Winter hardy to USDA Zones 11-12. In the continental U.S., wax plant is typically grown as an indoor houseplant or in greenhouses. Indoor plants achieve best growth in containers filled with a standard, loamy, well-drained potting mix. This plant may be trained to a small trellis or framework. Site in bright light with at least 1/2 day of direct sun. Tolerant of curtain-filtered sun and bright indirect light. Good light is necessary for flower production. Pots should not be rotated or moved to another location after flower buds appear. Water plants moderately but consistently throughout the growing season, allowing the soils to become nearly dry between water applications. In winter, plants require less bright light, less watering and tolerate night temperatures to 50F degrees. Do not remove the flowering stalk after bloom because new flowers will form on the old spur.

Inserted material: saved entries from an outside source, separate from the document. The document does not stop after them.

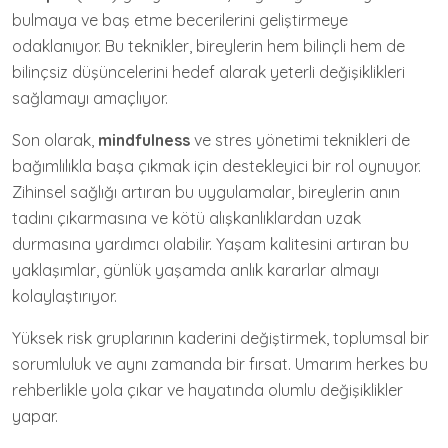
bulmaya ve baş etme becerilerini geliştirmeye
odaklanıyor. Bu teknikler, bireylerin hem bilinçli hem de
bilinçsiz düşüncelerini hedef alarak yeterli değişiklikleri
sağlamayı amaçlıyor.
Son olarak,
mindfulness
ve stres yönetimi teknikleri de
bağımlılıkla başa çıkmak için destekleyici bir rol oynuyor.
Zihinsel sağlığı artıran bu uygulamalar, bireylerin anın
tadını çıkarmasına ve kötü alışkanlıklardan uzak
durmasına yardımcı olabilir. Yaşam kalitesini artıran bu
yaklaşımlar, günlük yaşamda anlık kararlar almayı
kolaylaştırıyor.
Yüksek risk gruplarının kaderini değiştirmek, toplumsal bir
sorumluluk ve aynı zamanda bir fırsat. Umarım herkes bu
rehberlikle yola çıkar ve hayatında olumlu değişiklikler
yapar.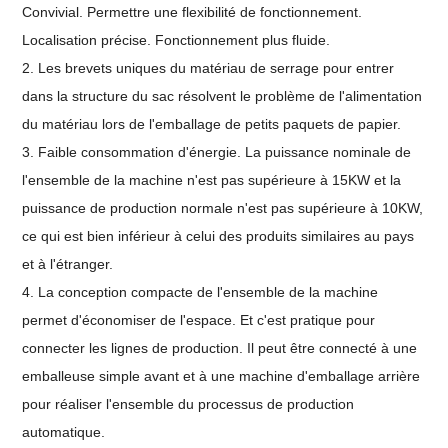
Convivial. Permettre une flexibilité de fonctionnement.
Localisation précise. Fonctionnement plus fluide.
2. Les brevets uniques du matériau de serrage pour entrer
dans la structure du sac résolvent le problème de l'alimentation
du matériau lors de l'emballage de petits paquets de papier.
3. Faible consommation d'énergie. La puissance nominale de
l'ensemble de la machine n'est pas supérieure à 15KW et la
puissance de production normale n'est pas supérieure à 10KW,
ce qui est bien inférieur à celui des produits similaires au pays
et à l'étranger.
4. La conception compacte de l'ensemble de la machine
permet d'économiser de l'espace. Et c'est pratique pour
connecter les lignes de production. Il peut être connecté à une
emballeuse simple avant et à une machine d'emballage arrière
pour réaliser l'ensemble du processus de production
automatique.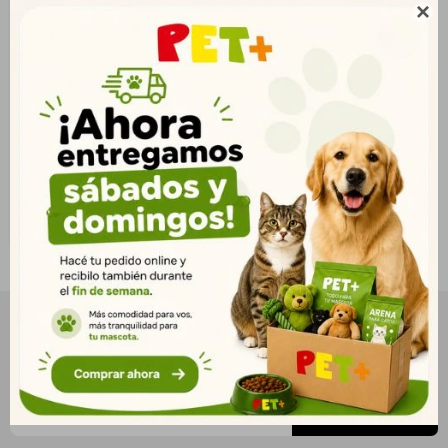
Shampoo P/Gatos

Repelente de Insectos
300 ml
$
525
379
$
425
$
NEWSLETTER
¡Suscribite y recibí todas nuestras novedades!
SUSCRIBIRME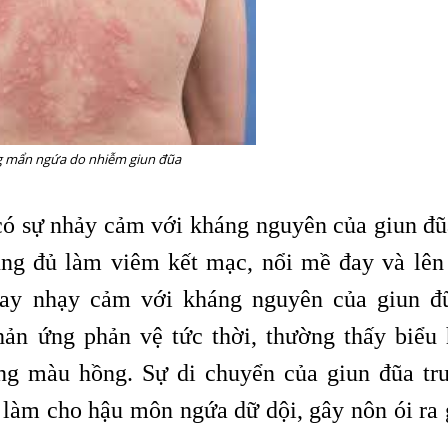
g mẩn ngứa do nhiễm giun đũa
ó sự nhảy cảm với kháng nguyên của giun đũ
ũng đủ làm viêm kết mạc, nổi mề đay và lên
ay nhạy cảm với kháng nguyên của giun đ
hản ứng phản vệ tức thời, thường thấy biểu 
ng màu hồng. Sự di chuyển của giun đũa tr
làm cho hậu môn ngứa dữ dội, gây nôn ói ra 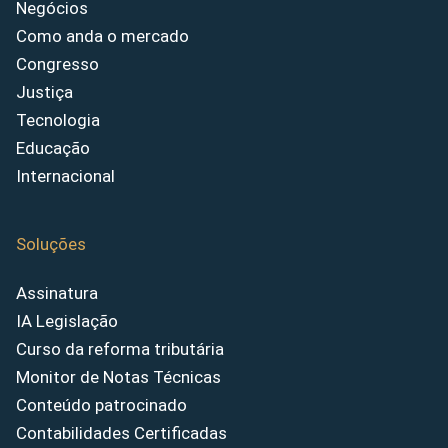
Negócios
Como anda o mercado
Congresso
Justiça
Tecnologia
Educação
Internacional
Soluções
Assinatura
IA Legislação
Curso da reforma tributária
Monitor de Notas Técnicas
Conteúdo patrocinado
Contabilidades Certificadas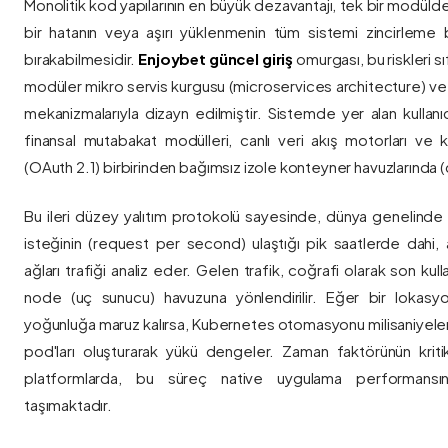
Monolitik kod yapılarının en büyük dezavantajı, tek bir modül
bir hatanın veya aşırı yüklenmenin tüm sistemi zincirleme 
bırakabilmesidir.
Enjoybet güncel giriş
omurgası, bu riskleri 
modüler mikro servis kurgusu (microservices architecture) 
mekanizmalarıyla dizayn edilmiştir. Sistemde yer alan kullanıcı
finansal mutabakat modülleri, canlı veri akış motorları ve k
(OAuth 2.1) birbirinden bağımsız izole konteyner havuzlarında (co
Bu ileri düzey yalıtım protokolü sayesinde, dünya genelinde a
isteğinin (request per second) ulaştığı pik saatlerde dahi, 
ağları trafiği analiz eder. Gelen trafik, coğrafi olarak son ku
node (uç sunucu) havuzuna yönlendirilir. Eğer bir lokasy
yoğunluğa maruz kalırsa, Kubernetes otomasyonu milisaniyeler
pod'ları oluşturarak yükü dengeler. Zaman faktörünün kriti
platformlarda, bu süreç native uygulama performansını
taşımaktadır.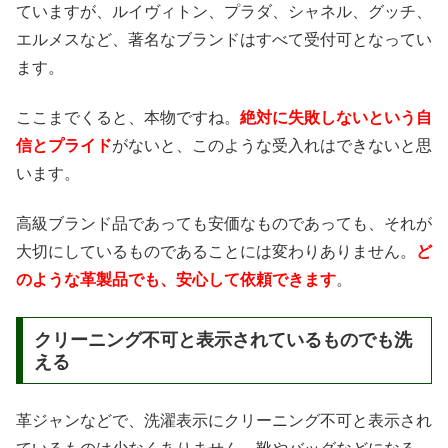
ていますが、ルイヴィトン、プラダ、シャネル、グッチ、
エルメスなど、著名なブランドはすべて受付可となってい
ます。
ここまでくると、本物ですね。
絶対に失敗しないという自
信とプライド
がないと、このような受入れはできないと思
います。
高級ブランド品であっても安価なものであっても、それが
大切にしているものであることには変わりありません。
ど
のような革製品でも、安心して依頼できます
。
クリーニング不可と表示されているものでも洗
える
革ジャンなどで、洗濯表示にクリーニング不可と表示され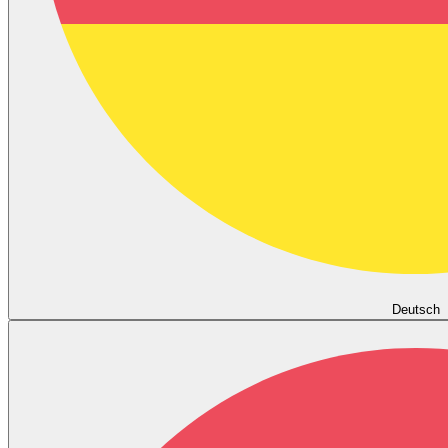
Deutsch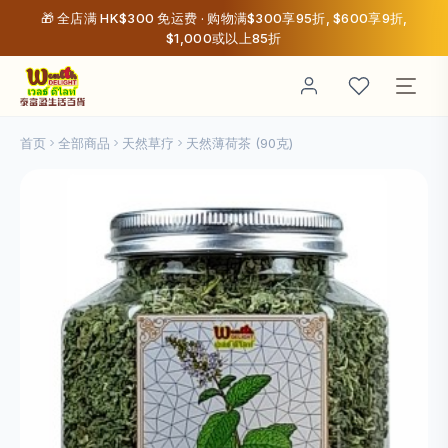
🎁 全店满 HK$300 免运费 · 购物满$300享95折, $600享9折,
$1,000或以上85折
首页
全部商品
天然草疗
天然薄荷茶 (90克)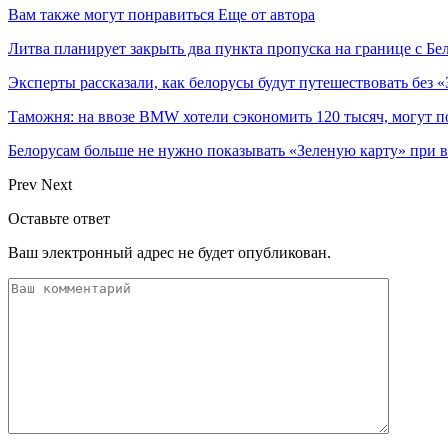
Вам также могут понравиться
Еще от автора
Литва планирует закрыть два пункта пропуска на границе с Бе
Эксперты рассказали, как белорусы будут путешествовать без 
Таможня: на ввозе BMW хотели сэкономить 120 тысяч, могут п
Белорусам больше не нужно показывать «Зеленую карту» при в
Prev
Next
Оставьте ответ
Ваш электронный адрес не будет опубликован.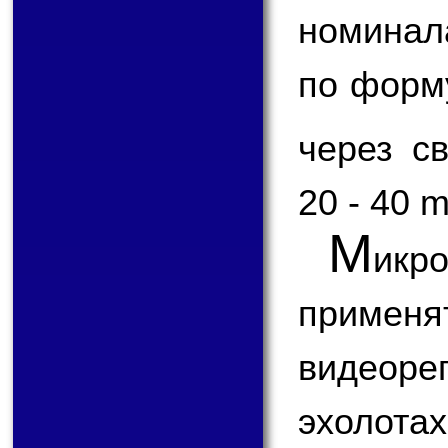
номинал
по форм
через с
20 - 40 
М
икр
применя
видеоре
эхолота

Noteworthy Characteristics

Hoya lanceolata, commonly known as wax plant, wax flower or honey plant, is an epiphytic, shrubby, climbing or trailing member of the milkweed family. It typically matures to 2-3’ tall. It is native from the Himalayas to northern Burma. Waxy, star-shaped, sweetly scented flowers in tight rounded clusters (umbels) bloom from the upper leaf axils in summer on stems clad with waxy, lanceolate, evergreen leaves (to 1” long). Each flower (to 1/2” diameter) sports a white corolla with a distinctive, star-shaped, red-centered corona. Each flower cluster typically contains from 10-30 flowers.

Subsp. bella, commonly called miniature wax plant, is a miniature version that grows to only 18” tall.

Genus name honors Thomas Hoy, late 18th century gardener to the Duke of Northumberland.

Specific epithet means lance-shaped in reference to leaf shape.

Common name refers to the waxy flowers and leaves.

Problems

No serious insect or disease problems. Overwatering may cause root rot.

Garden Uses

Long lived house plant. Best indoor growth often occurs in hanging baskets.